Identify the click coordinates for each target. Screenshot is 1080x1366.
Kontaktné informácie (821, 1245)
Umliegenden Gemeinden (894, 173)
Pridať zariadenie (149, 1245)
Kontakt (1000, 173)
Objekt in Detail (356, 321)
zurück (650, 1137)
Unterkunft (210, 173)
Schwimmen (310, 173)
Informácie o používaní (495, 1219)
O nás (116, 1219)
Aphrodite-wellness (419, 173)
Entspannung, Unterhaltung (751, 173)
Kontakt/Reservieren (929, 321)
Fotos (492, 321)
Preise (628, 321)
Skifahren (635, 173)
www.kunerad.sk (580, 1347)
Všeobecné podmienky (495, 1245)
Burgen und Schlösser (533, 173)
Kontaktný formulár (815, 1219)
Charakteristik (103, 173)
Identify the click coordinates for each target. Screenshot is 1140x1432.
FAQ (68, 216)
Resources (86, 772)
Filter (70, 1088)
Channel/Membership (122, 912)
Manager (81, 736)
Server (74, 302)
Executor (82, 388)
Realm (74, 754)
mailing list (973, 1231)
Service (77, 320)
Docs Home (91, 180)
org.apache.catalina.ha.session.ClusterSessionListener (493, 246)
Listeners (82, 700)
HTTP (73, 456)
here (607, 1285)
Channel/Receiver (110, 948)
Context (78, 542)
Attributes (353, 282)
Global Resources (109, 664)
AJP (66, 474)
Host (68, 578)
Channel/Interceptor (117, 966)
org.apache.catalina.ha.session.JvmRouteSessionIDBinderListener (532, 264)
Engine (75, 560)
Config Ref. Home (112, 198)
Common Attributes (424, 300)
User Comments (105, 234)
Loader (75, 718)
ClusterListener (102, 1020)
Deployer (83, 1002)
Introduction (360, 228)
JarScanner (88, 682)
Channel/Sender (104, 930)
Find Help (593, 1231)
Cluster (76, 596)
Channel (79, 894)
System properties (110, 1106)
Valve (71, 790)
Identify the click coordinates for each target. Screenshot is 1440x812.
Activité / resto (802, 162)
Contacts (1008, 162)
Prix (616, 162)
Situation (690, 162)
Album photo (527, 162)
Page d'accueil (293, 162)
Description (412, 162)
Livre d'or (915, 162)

* * *

▶ What you should do
Nothing in the records above may differ in your copy; retype them in full.

▶ Solution for this task
Identify the click coordinates for each target. Screenshot is 1080x1366.
Kontaktné informácie (821, 1245)
Umliegenden Gemeinden (894, 173)
Pridať zariadenie (149, 1245)
Kontakt (1000, 173)
Objekt in Detail (356, 321)
zurück (650, 1137)
Unterkunft (210, 173)
Schwimmen (310, 173)
Informácie o používaní (495, 1219)
O nás (116, 1219)
Aphrodite-wellness (419, 173)
Entspannung, Unterhaltung (751, 173)
Kontakt/Reservieren (929, 321)
Fotos (492, 321)
Preise (628, 321)
Skifahren (635, 173)
www.kunerad.sk (580, 1347)
Všeobecné podmienky (495, 1245)
Burgen und Schlösser (533, 173)
Kontaktný formulár (815, 1219)
Charakteristik (103, 173)
Identify the click coordinates for each target. Screenshot is 1140x1432.
FAQ (68, 216)
Resources (86, 772)
Filter (70, 1088)
Channel/Membership (122, 912)
Manager (81, 736)
Server (74, 302)
Executor (82, 388)
Realm (74, 754)
mailing list (973, 1231)
Service (77, 320)
Docs Home (91, 180)
org.apache.catalina.ha.session.ClusterSessionListener (493, 246)
Listeners (82, 700)
HTTP (73, 456)
here (607, 1285)
Channel/Receiver (110, 948)
Context (78, 542)
Attributes (353, 282)
Global Resources (109, 664)
AJP (66, 474)
Host (68, 578)
Channel/Interceptor (117, 966)
org.apache.catalina.ha.session.JvmRouteSessionIDBinderListener (532, 264)
Engine (75, 560)
Config Ref. Home (112, 198)
Common Attributes (424, 300)
User Comments (105, 234)
Loader (75, 718)
ClusterListener (102, 1020)
Deployer (83, 1002)
Introduction (360, 228)
JarScanner (88, 682)
Channel/Sender (104, 930)
Find Help (593, 1231)
Cluster (76, 596)
Channel (79, 894)
System properties (110, 1106)
Valve (71, 790)
Identify the click coordinates for each target. Screenshot is 1440x812.
Activité / resto (802, 162)
Contacts (1008, 162)
Prix (616, 162)
Situation (690, 162)
Album photo (527, 162)
Page d'accueil (293, 162)
Description (412, 162)
Livre d'or (915, 162)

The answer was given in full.